Give Me Liberty … or a COVID-19 Vaccine?
An exploration of the 1905 Jacobson v. Massachusetts case and what it can teach us today
Recent polls indicate that approximately one-third to two-thirds of Americans would not get a coronavirus vaccine or be hesitant to do so when one becomes available. While vaccine hesitancy has increased in recent years and the World Health Organization has named this one of the top-ten global health threats, the reluctance or refusal to be vaccinated is nothing new. Many examples can be drawn from history, but one from the turn of the twentieth century may shed light on some of the questions we face today.

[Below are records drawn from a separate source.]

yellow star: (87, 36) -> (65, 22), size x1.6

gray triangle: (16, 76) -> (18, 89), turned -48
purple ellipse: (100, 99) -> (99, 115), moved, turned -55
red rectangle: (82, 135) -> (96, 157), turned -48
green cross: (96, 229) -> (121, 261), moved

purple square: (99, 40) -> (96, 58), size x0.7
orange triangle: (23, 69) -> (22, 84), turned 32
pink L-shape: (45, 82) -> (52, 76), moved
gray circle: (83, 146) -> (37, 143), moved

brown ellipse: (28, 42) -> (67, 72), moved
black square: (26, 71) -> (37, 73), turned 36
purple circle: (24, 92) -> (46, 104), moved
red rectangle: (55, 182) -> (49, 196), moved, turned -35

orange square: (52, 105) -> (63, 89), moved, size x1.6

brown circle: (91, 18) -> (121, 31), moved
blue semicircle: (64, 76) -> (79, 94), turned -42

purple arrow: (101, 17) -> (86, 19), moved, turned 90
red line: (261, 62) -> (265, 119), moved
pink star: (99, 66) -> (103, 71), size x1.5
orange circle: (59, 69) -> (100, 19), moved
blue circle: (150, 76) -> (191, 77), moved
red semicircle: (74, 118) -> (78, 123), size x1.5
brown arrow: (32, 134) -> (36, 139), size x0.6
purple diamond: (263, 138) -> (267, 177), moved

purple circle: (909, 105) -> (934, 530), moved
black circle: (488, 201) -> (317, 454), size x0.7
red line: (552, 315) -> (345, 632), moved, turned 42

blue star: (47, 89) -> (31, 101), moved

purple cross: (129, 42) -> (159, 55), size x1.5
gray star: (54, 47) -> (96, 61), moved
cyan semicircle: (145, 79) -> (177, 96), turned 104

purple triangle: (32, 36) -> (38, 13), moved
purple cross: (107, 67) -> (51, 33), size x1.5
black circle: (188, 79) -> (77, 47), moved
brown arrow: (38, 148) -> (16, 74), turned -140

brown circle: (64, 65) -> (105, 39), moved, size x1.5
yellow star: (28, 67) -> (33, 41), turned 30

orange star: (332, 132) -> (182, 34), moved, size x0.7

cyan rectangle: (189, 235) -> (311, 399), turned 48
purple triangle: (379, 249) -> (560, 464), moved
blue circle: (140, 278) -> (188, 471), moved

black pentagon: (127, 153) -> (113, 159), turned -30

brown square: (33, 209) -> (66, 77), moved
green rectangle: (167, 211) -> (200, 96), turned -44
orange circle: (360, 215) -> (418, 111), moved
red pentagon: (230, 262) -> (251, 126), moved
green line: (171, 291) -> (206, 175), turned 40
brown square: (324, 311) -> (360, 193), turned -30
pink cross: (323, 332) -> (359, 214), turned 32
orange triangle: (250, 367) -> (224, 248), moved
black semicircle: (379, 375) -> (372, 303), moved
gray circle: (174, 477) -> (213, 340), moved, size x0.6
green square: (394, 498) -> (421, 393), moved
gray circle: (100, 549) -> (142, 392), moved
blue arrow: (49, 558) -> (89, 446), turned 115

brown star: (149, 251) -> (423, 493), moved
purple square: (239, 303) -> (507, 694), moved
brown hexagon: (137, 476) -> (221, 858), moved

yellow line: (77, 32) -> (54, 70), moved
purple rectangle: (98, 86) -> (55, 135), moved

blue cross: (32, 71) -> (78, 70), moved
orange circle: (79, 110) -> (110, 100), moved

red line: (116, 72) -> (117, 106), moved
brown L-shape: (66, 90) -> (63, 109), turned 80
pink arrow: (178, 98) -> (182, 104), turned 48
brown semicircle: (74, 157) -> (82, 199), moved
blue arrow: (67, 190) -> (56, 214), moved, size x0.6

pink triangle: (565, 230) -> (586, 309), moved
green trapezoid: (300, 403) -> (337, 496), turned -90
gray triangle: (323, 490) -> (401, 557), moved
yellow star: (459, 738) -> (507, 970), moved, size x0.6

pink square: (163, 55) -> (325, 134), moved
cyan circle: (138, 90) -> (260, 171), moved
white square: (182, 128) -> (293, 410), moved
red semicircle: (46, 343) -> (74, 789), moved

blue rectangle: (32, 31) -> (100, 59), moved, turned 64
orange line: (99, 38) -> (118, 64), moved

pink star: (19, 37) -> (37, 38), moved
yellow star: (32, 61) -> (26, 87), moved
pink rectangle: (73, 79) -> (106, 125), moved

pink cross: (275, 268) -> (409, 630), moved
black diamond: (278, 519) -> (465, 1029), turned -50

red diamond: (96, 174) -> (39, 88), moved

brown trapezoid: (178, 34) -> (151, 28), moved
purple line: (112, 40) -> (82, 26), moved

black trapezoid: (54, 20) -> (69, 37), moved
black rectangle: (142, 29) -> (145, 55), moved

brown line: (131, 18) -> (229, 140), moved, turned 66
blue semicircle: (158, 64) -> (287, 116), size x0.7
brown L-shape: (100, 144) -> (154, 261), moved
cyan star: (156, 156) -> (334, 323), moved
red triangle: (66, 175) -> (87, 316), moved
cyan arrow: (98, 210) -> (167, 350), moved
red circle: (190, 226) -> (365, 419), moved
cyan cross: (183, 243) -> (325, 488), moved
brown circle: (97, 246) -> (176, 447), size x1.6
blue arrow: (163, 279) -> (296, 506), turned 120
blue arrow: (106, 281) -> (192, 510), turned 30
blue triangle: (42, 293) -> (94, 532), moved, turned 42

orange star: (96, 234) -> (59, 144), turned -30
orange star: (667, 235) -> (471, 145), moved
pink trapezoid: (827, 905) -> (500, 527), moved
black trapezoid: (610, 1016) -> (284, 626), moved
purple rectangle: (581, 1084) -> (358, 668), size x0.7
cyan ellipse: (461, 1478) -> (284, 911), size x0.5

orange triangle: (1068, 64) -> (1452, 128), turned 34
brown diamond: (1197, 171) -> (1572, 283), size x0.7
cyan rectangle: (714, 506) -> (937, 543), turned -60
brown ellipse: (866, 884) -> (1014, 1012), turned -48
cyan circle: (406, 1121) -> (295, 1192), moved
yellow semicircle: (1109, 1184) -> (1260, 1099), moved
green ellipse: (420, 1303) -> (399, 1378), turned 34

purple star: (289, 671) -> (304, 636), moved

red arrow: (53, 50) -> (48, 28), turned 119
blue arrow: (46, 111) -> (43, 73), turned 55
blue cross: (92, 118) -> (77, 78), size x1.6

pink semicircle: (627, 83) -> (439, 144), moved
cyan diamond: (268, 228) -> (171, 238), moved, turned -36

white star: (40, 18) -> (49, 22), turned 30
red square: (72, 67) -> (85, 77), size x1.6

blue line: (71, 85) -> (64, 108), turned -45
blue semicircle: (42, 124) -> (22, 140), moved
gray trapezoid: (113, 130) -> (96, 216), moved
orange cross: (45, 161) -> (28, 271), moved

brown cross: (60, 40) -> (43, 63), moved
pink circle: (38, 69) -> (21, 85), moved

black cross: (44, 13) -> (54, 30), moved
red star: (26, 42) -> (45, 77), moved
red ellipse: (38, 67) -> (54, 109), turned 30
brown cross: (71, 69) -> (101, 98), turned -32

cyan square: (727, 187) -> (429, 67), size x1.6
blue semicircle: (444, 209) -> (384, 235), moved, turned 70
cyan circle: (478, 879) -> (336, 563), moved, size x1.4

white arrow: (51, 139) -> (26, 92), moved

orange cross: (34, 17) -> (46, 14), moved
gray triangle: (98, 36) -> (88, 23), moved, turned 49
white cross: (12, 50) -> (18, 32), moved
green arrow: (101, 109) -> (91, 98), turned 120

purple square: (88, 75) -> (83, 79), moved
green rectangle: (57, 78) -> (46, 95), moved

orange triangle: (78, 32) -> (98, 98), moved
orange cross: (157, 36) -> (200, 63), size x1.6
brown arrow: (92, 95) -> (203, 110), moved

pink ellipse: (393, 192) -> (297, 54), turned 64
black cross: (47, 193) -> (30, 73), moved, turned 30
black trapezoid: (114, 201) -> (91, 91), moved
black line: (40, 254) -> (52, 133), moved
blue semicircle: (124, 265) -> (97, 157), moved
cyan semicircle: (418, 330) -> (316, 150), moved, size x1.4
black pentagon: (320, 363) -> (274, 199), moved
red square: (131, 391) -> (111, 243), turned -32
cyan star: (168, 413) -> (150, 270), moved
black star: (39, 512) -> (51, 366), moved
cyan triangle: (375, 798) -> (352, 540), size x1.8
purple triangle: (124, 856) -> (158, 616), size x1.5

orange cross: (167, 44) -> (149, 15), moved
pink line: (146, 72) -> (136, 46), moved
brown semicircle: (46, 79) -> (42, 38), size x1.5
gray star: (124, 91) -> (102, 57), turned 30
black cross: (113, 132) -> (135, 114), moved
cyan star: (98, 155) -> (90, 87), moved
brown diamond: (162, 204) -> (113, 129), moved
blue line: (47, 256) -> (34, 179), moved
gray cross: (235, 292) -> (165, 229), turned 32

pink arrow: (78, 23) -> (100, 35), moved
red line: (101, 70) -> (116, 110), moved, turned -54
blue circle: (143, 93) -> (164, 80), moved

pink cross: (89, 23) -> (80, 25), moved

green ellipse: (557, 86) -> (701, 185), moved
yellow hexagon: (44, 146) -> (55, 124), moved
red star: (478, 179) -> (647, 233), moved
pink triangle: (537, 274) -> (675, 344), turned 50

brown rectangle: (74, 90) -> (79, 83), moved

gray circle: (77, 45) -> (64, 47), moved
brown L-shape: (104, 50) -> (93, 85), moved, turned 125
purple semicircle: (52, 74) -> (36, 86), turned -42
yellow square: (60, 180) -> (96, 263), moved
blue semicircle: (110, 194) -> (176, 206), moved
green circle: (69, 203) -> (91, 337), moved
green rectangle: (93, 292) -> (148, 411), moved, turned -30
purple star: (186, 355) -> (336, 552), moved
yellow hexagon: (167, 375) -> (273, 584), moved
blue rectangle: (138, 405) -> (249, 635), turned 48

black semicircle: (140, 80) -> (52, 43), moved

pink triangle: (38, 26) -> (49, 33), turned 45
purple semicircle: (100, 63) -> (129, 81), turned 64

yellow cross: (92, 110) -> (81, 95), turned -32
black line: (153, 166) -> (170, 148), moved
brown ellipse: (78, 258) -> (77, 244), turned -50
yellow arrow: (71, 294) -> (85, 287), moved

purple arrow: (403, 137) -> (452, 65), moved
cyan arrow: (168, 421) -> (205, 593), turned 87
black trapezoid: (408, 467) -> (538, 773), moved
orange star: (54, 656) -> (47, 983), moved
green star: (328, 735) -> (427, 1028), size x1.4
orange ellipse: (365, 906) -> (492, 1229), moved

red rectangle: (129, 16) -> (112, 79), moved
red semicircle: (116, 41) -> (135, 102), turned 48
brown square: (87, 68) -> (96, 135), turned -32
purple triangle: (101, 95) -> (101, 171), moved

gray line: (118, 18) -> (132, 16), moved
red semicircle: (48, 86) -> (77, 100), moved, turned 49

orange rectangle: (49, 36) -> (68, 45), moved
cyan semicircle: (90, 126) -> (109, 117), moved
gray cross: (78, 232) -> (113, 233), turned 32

In 1902, a Cambridge minister defied a Massachusetts law that empowered local boards of health to enforce mandatory smallpox vaccination. He claimed the law violated his Fourteenth Amendment right to liberty, and the case wound its way to our nation’s highest court. The U.S. Supreme Court addressed questions such as: Can vaccinations be compelled? What of individual liberty and bodily integrity? And what safeguards prevent the law from sliding down a slippery slope? As current vaccine development proceeds at “warp speed,” the United States should prepare for issues we know will arise: concerns about safety and efficacy, frictions over a tiered rollout, challenges with distribution, storage, and multiple doses, and state and/or company mandates. Although 115 years old, the case of Jacobson v. Massachusetts has till much to teach us today.